- [What needs to be done] Each record below is to be output with no change at all.

[Collection entries]

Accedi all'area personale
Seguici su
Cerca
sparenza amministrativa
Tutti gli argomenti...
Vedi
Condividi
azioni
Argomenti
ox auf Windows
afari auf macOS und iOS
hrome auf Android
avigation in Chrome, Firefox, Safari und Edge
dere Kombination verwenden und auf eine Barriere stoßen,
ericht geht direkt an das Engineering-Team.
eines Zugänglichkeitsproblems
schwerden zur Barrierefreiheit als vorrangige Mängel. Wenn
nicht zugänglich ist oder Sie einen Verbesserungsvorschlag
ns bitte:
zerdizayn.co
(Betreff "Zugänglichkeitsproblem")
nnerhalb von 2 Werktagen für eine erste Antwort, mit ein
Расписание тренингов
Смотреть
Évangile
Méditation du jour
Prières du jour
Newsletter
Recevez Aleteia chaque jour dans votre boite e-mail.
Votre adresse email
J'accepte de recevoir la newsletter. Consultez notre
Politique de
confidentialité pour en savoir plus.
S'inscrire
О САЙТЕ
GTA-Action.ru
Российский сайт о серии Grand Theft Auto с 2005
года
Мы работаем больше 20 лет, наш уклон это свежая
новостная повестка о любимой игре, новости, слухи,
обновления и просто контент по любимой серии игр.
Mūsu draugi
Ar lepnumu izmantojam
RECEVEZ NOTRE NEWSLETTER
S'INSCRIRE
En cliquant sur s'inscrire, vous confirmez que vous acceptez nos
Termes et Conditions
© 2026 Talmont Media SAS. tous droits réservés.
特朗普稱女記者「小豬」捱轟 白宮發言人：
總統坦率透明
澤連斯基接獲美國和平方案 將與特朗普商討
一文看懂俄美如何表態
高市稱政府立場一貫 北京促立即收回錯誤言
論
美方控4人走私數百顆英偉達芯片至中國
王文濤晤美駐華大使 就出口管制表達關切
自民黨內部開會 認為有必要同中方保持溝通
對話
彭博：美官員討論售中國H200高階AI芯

- [Worked solution]
Accedi all'area personale
Seguici su
Cerca
sparenza amministrativa
Tutti gli argomenti...
Vedi
Condividi
azioni
Argomenti
ox auf Windows
afari auf macOS und iOS
hrome auf Android
avigation in Chrome, Firefox, Safari und Edge
dere Kombination verwenden und auf eine Barriere stoßen,
ericht geht direkt an das Engineering-Team.
eines Zugänglichkeitsproblems
schwerden zur Barrierefreiheit als vorrangige Mängel. Wenn
nicht zugänglich ist oder Sie einen Verbesserungsvorschlag
ns bitte:
zerdizayn.co
(Betreff "Zugänglichkeitsproblem")
nnerhalb von 2 Werktagen für eine erste Antwort, mit ein
Расписание тренингов
Смотреть
Évangile
Méditation du jour
Prières du jour
Newsletter
Recevez Aleteia chaque jour dans votre boite e-mail.
Votre adresse email
J'accepte de recevoir la newsletter. Consultez notre
Politique de
confidentialité pour en savoir plus.
S'inscrire
О САЙТЕ
GTA-Action.ru
Российский сайт о серии Grand Theft Auto с 2005
года
Мы работаем больше 20 лет, наш уклон это свежая
новостная повестка о любимой игре, новости, слухи,
обновления и просто контент по любимой серии игр.
Mūsu draugi
Ar lepnumu izmantojam
RECEVEZ NOTRE NEWSLETTER
S'INSCRIRE
En cliquant sur s'inscrire, vous confirmez que vous acceptez nos
Termes et Conditions
© 2026 Talmont Media SAS. tous droits réservés.
特朗普稱女記者「小豬」捱轟 白宮發言人：
總統坦率透明
澤連斯基接獲美國和平方案 將與特朗普商討
一文看懂俄美如何表態
高市稱政府立場一貫 北京促立即收回錯誤言
論
美方控4人走私數百顆英偉達芯片至中國
王文濤晤美駐華大使 就出口管制表達關切
自民黨內部開會 認為有必要同中方保持溝通
對話
彭博：美官員討論售中國H200高階AI芯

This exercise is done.